→ **Records shown**:
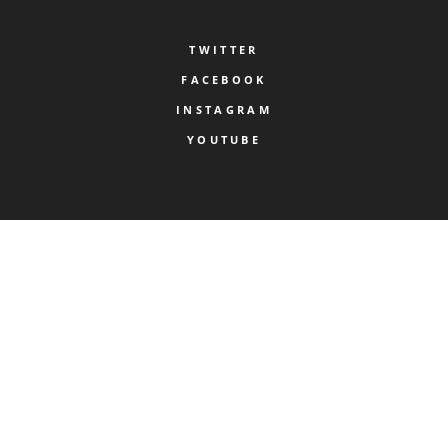
TWITTER
FACEBOOK
INSTAGRAM
YOUTUBE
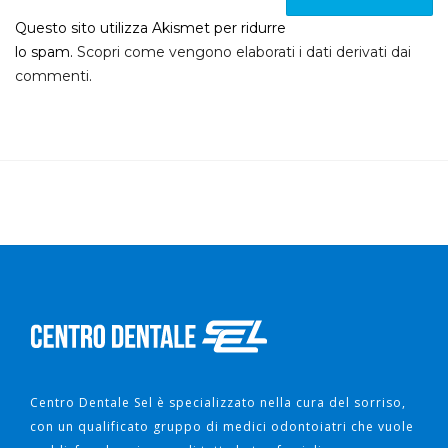
Questo sito utilizza Akismet per ridurre
lo spam.
Scopri come vengono elaborati i dati derivati dai
commenti
.
Centro Dentale Sel è specializzato nella cura del sorriso,
con un qualificato gruppo di medici odontoiatri che vuole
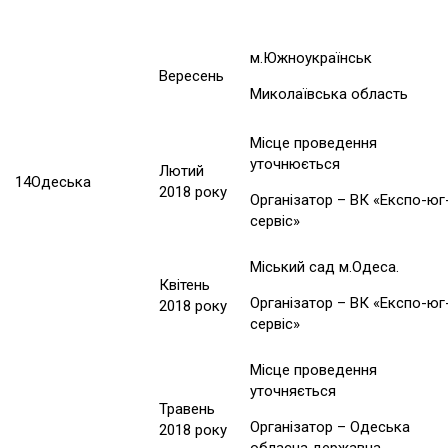
м.Южноукраїнськ
Вересень
Миколаївська область
Місце проведення
уточнюється
Лютий
14
Одеська
2018 року
Організатор – ВК «Експо-юг
сервіс»
Міський сад м.Одеса.
Квітень
Організатор – ВК «Експо-юг
2018 року
сервіс»
Місце проведення
уточняється
Травень
Організатор – Одеська
2018 року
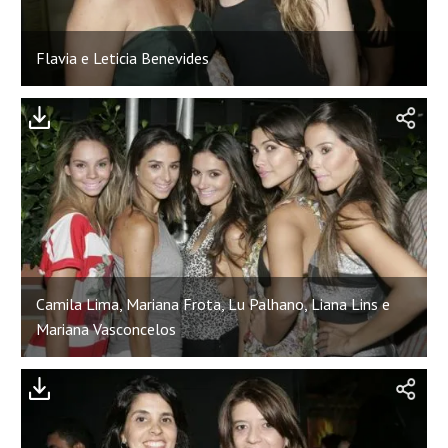
Flavia e Leticia Benevides
Camila Lima, Mariana Frota, Lu Palhano, Liana Lins e
Mariana Vasconcelos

→ **Exercise description**: Give back every record above word for word; the pictures have no place in it.

→ **Output for this exercise**:
TWITTER
FACEBOOK
INSTAGRAM
YOUTUBE
Questo sito utilizza Akismet per ridurre
lo spam.
Scopri come vengono elaborati i dati derivati dai
commenti
.
Centro Dentale Sel è specializzato nella cura del sorriso,
con un qualificato gruppo di medici odontoiatri che vuole
м.Южноукраїнськ
Вересень
Миколаївська область
Місце проведення
уточнюється
Лютий
14
Одеська
2018 року
Організатор – ВК «Експо-юг
сервіс»
Міський сад м.Одеса.
Квітень
Організатор – ВК «Експо-юг
2018 року
сервіс»
Місце проведення
уточняється
Травень
Організатор – Одеська
2018 року
Flavia e Leticia Benevides
Camila Lima, Mariana Frota, Lu Palhano, Liana Lins e
Mariana Vasconcelos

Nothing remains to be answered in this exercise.